WHAT THE TASK REQUIRES.
From the line with "Day of the Week" to the last line of the material, both inclusive, transcribe every line exactly and nothing else.

───

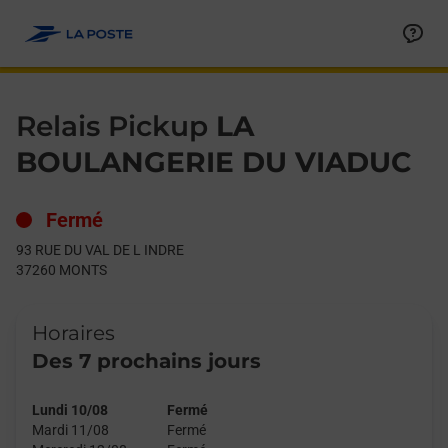
Le lien s'ouvre dans un nouvel onglet
Allez au contenu
Day of the Week
Get directions to Relais Pickup at 93 RUE DU VAL DE L INDRE 
Hours
Relais Pickup
LA
BOULANGERIE DU VIADUC
Fermé
93 RUE DU VAL DE L INDRE
37260
MONTS
Horaires
Des 7 prochains jours
Lundi 10/08
Fermé
Mardi 11/08
Fermé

───

EXPECTED OUTPUT.
Day of the Week
Get directions to Relais Pickup at 93 RUE DU VAL DE L INDRE 
Hours
Relais Pickup
LA
BOULANGERIE DU VIADUC
Fermé
93 RUE DU VAL DE L INDRE
37260
MONTS
Horaires
Des 7 prochains jours
Lundi 10/08
Fermé
Mardi 11/08
Fermé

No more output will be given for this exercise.